Director Costa-Gavras: European Cinema Could Not Survive Without State Protection

Director Costa-Gavras: European Cinema Could Not Survive Without State Protection

Veteran director talked with Mark Boal about art and politics prior to a screening of his latest film, "Capital," at LAFF

Filmmaking could not exist in Europe without the support of governments, veteran director Costa-Gavras told an audience at the Los Angeles Film Festival on Monday night.

At the same time, the Greek director of such politically-charged films as "Missing" and the Oscar-winning "Z," said that he supports French exclusionary laws that limit the amount of American television that can be shown on the air.

Getty Images/Courtesy of LAFF"If the state doesn't help, cinema cannot survive in Europe," the 80-year-old director said in a conversation with "The Hurt Locker" and "Zero Dark Thirty" screenwriter Mark Boal prior to a screening of his new film "Capital."

When Boal asked Costa-Gavras’ about the seeming contradiction of his support for the French regulations and his earlier comment during the session that “the state is an enemy,” the director shrugged it off. He traced the need to restrict American content to the World War II era, when the French film industry was crippled by the Nazi occupation.

“When France was liberated, hundreds of American movies came to France and took over,” he said.

Given how strong American cultural influence is today, he supports the right of European governments to promote homegrown art and control imported culture.

“When a French person goes to trial, they call the head of the court ‘Mr. President,'” he said. “But now, more and more they call him ‘your honor,’ because they've seen so many American serials.”

Costa-Gavras’ new film, which stars Gabriel Byrne and French comedian Gad Elmaleh, is the 21st in a career that began when the filmmaker left Greece in the early 1950s for France, where he studied literature at the Sorbonne but became interested in film when his friends took him to see works like Erich von Stroheim's “Greed.”

Getty Images/Courtesy of LAFFHe would have gone to the United States to study, he said on Monday, but he wasn't allowed to go there because his father, a member of the Greek resistance during the war, was imprisoned afterwards as a suspected communist. (He has relatives in the U.S., including film director Penelope Spheeris, who is his cousin.)

In the hour-long conversation with Boal, the director summed up his attitude this way: “The role of art is to make visible what is not visible in society.”

He also agreed with Boal's description of him as “a political filmmaker,” adding, “You are one, too.”
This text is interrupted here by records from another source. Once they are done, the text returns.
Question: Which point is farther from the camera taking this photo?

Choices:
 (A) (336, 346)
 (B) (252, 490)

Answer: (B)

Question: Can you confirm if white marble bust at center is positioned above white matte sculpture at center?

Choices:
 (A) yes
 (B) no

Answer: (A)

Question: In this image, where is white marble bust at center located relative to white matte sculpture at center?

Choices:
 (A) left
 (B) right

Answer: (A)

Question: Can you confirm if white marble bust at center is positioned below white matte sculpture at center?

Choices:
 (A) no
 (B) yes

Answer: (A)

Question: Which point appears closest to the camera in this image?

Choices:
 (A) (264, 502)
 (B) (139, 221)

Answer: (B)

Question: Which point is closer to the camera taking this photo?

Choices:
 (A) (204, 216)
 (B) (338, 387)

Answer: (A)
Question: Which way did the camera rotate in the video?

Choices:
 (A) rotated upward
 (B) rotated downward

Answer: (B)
Boal resisted Costa-Gavras’ attempts to bring “The Hurt Locker” and “Zero Dark Thirty” into the conversation, though it wasn't hard to conclude that his own experiences with those films led to questions like the one he asked about criticism that generally follows politically-pointed work: “Do you feel a responsibility to defend your films against attacks?”
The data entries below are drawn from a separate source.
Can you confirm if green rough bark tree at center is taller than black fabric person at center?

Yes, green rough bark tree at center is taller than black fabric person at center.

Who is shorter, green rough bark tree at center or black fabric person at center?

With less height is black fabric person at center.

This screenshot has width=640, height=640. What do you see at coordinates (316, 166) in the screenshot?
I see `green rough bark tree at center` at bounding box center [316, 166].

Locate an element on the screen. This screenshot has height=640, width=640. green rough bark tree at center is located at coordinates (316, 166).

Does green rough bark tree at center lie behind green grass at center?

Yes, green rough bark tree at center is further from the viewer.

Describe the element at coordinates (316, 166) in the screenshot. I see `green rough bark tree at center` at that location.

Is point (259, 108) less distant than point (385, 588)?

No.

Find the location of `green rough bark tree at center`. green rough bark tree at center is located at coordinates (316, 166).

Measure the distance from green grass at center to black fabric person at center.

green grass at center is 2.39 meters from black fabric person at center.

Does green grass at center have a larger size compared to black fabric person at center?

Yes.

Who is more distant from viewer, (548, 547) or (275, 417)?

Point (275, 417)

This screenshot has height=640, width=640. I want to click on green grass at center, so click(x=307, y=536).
Costa-Gavras avoided that question, turning it into a criticism of movies like the “Rambo” flicks that found Sylvester Stallone wading into Southeast Asia to rescue lost POWs. “If you show that a guy with his muscles can win the Vietnam War,” said Costa-Gavras, “then you have a responsibility there, because the young people can believe you.”
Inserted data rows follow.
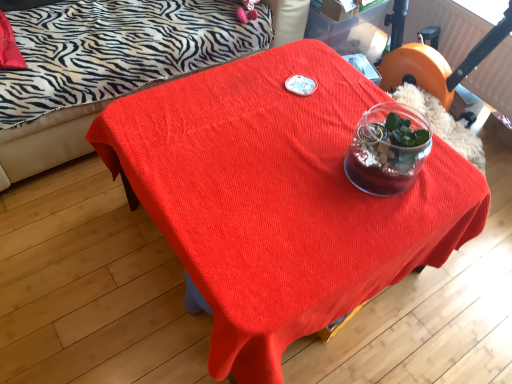 Question: Is orange plastic swivel chair at upper right completely or partially inside matte red table at center?

Choices:
 (A) no
 (B) yes

Answer: (A)

Question: Is matte red table at center thinner than orange plastic swivel chair at upper right?

Choices:
 (A) yes
 (B) no

Answer: (B)

Question: Considering the relative sizes of matte red table at center and orange plastic swivel chair at upper right in the image provided, is matte red table at center smaller than orange plastic swivel chair at upper right?

Choices:
 (A) yes
 (B) no

Answer: (B)

Question: Considering the relative sizes of matte red table at center and orange plastic swivel chair at upper right in the image provided, is matte red table at center shorter than orange plastic swivel chair at upper right?

Choices:
 (A) no
 (B) yes

Answer: (A)

Question: Is matte red table at center to the right of orange plastic swivel chair at upper right from the viewer's perspective?

Choices:
 (A) no
 (B) yes

Answer: (A)

Question: In the image, is orange plastic swivel chair at upper right on the left side or the right side of matte red table at center?

Choices:
 (A) left
 (B) right

Answer: (B)

Question: Is orange plastic swivel chair at upper right inside the boundaries of matte red table at center, or outside?

Choices:
 (A) outside
 (B) inside

Answer: (A)

Question: Considering the positions of orange plastic swivel chair at upper right and matte red table at center in the image, is orange plastic swivel chair at upper right taller or shorter than matte red table at center?

Choices:
 (A) tall
 (B) short

Answer: (B)

Question: From a real-world perspective, is orange plastic swivel chair at upper right positioned above or below matte red table at center?

Choices:
 (A) above
 (B) below

Answer: (A)

Question: Is matte red table at center taller or shorter than orange plastic swivel chair at upper right?

Choices:
 (A) tall
 (B) short

Answer: (A)

Question: Relative to orange plastic swivel chair at upper right, is matte red table at center in front or behind?

Choices:
 (A) front
 (B) behind

Answer: (A)

Question: From a real-world perspective, relative to orange plastic swivel chair at upper right, is matte red table at center vertically above or below?

Choices:
 (A) above
 (B) below

Answer: (B)

Question: In terms of size, does matte red table at center appear bigger or smaller than orange plastic swivel chair at upper right?

Choices:
 (A) big
 (B) small

Answer: (A)

Question: Considering the positions of orange plastic swivel chair at upper right and zebra-patterned fabric couch at upper left in the image, is orange plastic swivel chair at upper right bigger or smaller than zebra-patterned fabric couch at upper left?

Choices:
 (A) big
 (B) small

Answer: (B)

Question: From a real-world perspective, is orange plastic swivel chair at upper right physically located above or below zebra-patterned fabric couch at upper left?

Choices:
 (A) below
 (B) above

Answer: (A)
He also said he felt a responsibility to talk about his movies, because it's cheaper and more effective than buying advertisements. “If I come to Los Angeles and do an interview with the Los Angeles Times, I get a third of a page,” he said. “If I don't, I get a small ad and it costs five thousand bucks.”

Money was very much on Costa-Gavras’ mind at LAFF, because “Capital” (below) is a film about money. A dark, blunt, stylish and sometimes overheated look at a newly-crowned CEO whose bank becomes entangled with a large American company seeking to manipulate markets and make billions while destroying a few companies and a few thousand lives, it was based on a book that predated the world financial crisis.

Capital“For 10 years, I [wanted] to do a movie about money,” he said. “I found a book I liked very much. [And when] the world crisis arrived, I didn't have to change anything.

“It's probably one of the first movies I've made that I would like the audience at the end to be disturbed.”

“Speaking of money,” asked Boal, “if I find you the money, would you make another movie in America?”

“Yes,” said Costa-Gavras immediately.

After the Q&A, TheWrap asked Boal if he was seriously going to try to raise money. The Oscar-winning screenwriter and producer shrugged, but his eyes lit up.

“If I did, wouldn't it be cool?” he said.